Bill Snyder

Two coaches earned the highest possible honor the game can bestow, as Kansas State head coach and former Ohio State and Youngstown State head coach Jim Tressel were elected to the College Football Hall of Fame on Friday.

Considered arguably the greatest coach of all-time after conducting the undisputed best turnaround effort in the game’s history, Snyder becomes the only active coach to enter the Hall. He joins Bobby Bowden, Joe Paterno and John Gagliardi as the only active coaches ever chosen to the College Football Hall of Fame.

Snyder arrived in Manhattan in 1989, inheriting a moribund Wildcats program and turning it into a national power. He went 1-10 in his first season, 5-6 in his second and experienced only two losing seasons after that. K-State went 44-7 from 1997-2000, posting four consecutive top-10 finishes and winning the Big 12 North championship in 1998. He also posted back-to-back double-digit win seasons in 2002-03 and 2011-12 with Big 12 championships in ’03 and ’12. Kansas State’s 1998 and 2012 teams each came one game shy of playing for a national championship – a completely ludicrous thought under Snyder’s arrival.

Snyder retired after the 2005 season and returned before the 2009 season, proving that he could pull Kansas State from the depths of mediocrity to elite not once, but twice.

Snyder also earned a reputation as one of the best coaches’ coaches in college football. His coaching tree includes a dozen pupils that went on to take Division I head coaching jobs, and nine among the FBS ranks – including Bob Stoops, Jim Leavitt and Bret Bielema.

While Snyder getting in as an active head coach is rare, Tressel is the exceedingly rare sitting college president to reach the College Football Hall of Fame as a coach.

In a quarter century’s time as a head coach, Tressel experienced more national championships (five) than losing seasons (four). After spending a dozen seasons as an assistant at Akron, Miami (Ohio), Syracuse and Ohio State, Tressel took over at Youngstown State in 1986. After going 14-20 in his first three seasons, Tressel guided the Penguins to six straight Division I-AA playoff appearances, including national titles in 1991, 1993 and 1994. He again won the crown in 1997, and reached the title game in 1990, 1992, and 1999.

He left Youngstown for Columbus in 2001 and brought Ohio State a long-awaited national championship in 2002, just his second season on campus. After a 7-5 debut campaign, Tressel’s Buckeyes finished outside the top-10 only once – and even then they finished No. 20 in both polls after an 8-4 season – and appeared in eight BCS games, the most of any team in college football during that span.

Overall, Tressel finished with a mark of 229-79-2 in 25 seasons with at least a share of eight conference championships (and, remember, Youngstown State was independent for nine of Tressel’s seasons at the helm) and five national titles.
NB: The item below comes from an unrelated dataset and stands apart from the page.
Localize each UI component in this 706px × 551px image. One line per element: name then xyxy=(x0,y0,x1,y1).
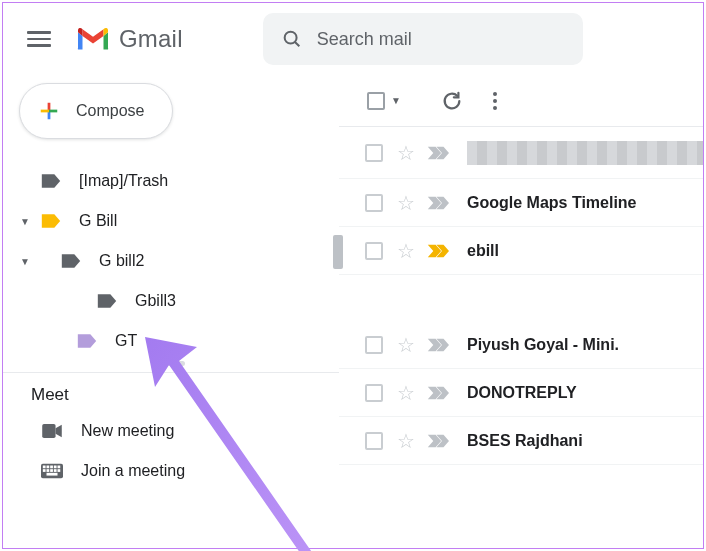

He left coaching after receiving an NCAA show-cause penalty following the 2010 season, and currently works as the president of Youngstown State University.

Snyder and Tressel coached against each other once: a 35-28 Ohio State victory in the 2004 Fiesta Bowl.

Former Chicago Bears and Buffalo Bills head coach Dick Jauron was also elected Friday for his exploits as a Yale running back from 1970-72. The full class includes Trev Alberts (Nebraska), Brian Bosworth (Oklahoma), Bob Breunig (Arizona State), Sean Brewer (Millsaps, Miss.), Ruben Brown (Pittsburgh), Wes Chandler (Florida), Thom Gatewood (Notre Dame), Clinton Jones (Michigan State), Lincoln Kennedy (Washington), Rob Lytle (Michigan), Michael Payton (Marshall), Art Still (Kentucky), Zach Thomas (Texas Tech) and Ricky Williams (Texas).

The 2015 class will be inducted Dec. 8 at the annual National Football Foundation awards dinner at the Waldorf-Astoria in New York.